# Best "Short Throw projector - Sub $1k - size issues



## Djimbe (Mar 6, 2015)

Looking for a better sub $1000 projector to pull a 175-220 diagonal image on a wall in a well lit room. Should be Short Throw, as room is 12-14 feet across I have the Optoma hd141, and it has a great image, but I cant get the image larger than 80" or so, and I want the whole wall.

My issue is that at that size the GT1080 (my main screen option) starts to pixilate (you can start to see the horizontal lines of light on the screen). would that happen with ANY projector that I blew up to that range,or is there a better choice for me out there that I am missing out on? it is also a TOUCH weak (but acceptable) in the brightness department, so anything lesser would be unworkable. I live loft-style so theatre darkness never happens.

is there a way to make the image on the HD141 larger in a short space? (magnifying glass or something?) or would it start to Pixelate as well?

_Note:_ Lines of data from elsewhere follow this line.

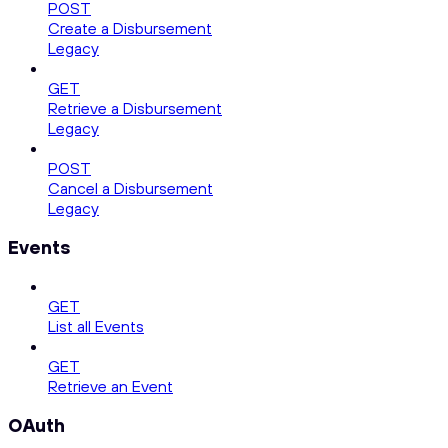
POST
Create a Disbursement
Legacy
GET
Retrieve a Disbursement
Legacy
POST
Cancel a Disbursement
Legacy
Events
GET
List all Events
GET
Retrieve an Event
OAuth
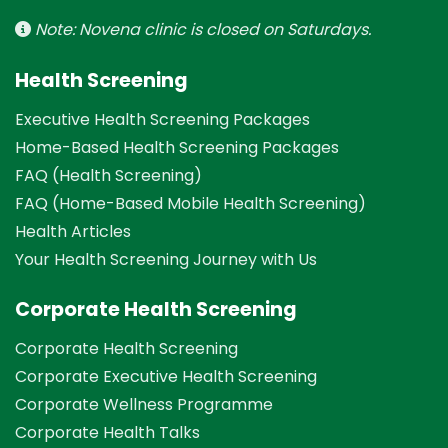
Note: Novena clinic is closed on Saturdays.
Health Screening
Executive Health Screening Packages
Home-Based Health Screening Packages
FAQ (Health Screening)
FAQ (Home-Based Mobile Health Screening)
Health Articles
Your Health Screening Journey with Us
Corporate Health Screening
Corporate Health Screening
Corporate Executive Health Screening
Corporate Wellness Programme
Corporate Health Talks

I am a gamer so i like the response time, Im not rich, and I can live with my current setup if I must.


----------



## tonyvdb (Sep 5, 2007)

For the most part with any projector in the price range you looking at going any larger than 120" would cause the pixels to become much more noticeable. 
Most good projectors that can do an image larger than that cost closer to $2000+

Any inexpensive modifications to the lens by adding another would result in a brightness hit and would cause distortion around the outside edges.


----------



## Djimbe (Mar 6, 2015)

so any suggestions for better within then same capabilities/range? (brighter/sharper/etc)?


----------



## tonyvdb (Sep 5, 2007)

Well This Epson 3020 is a little better if your sticking with your $1000 budget.


----------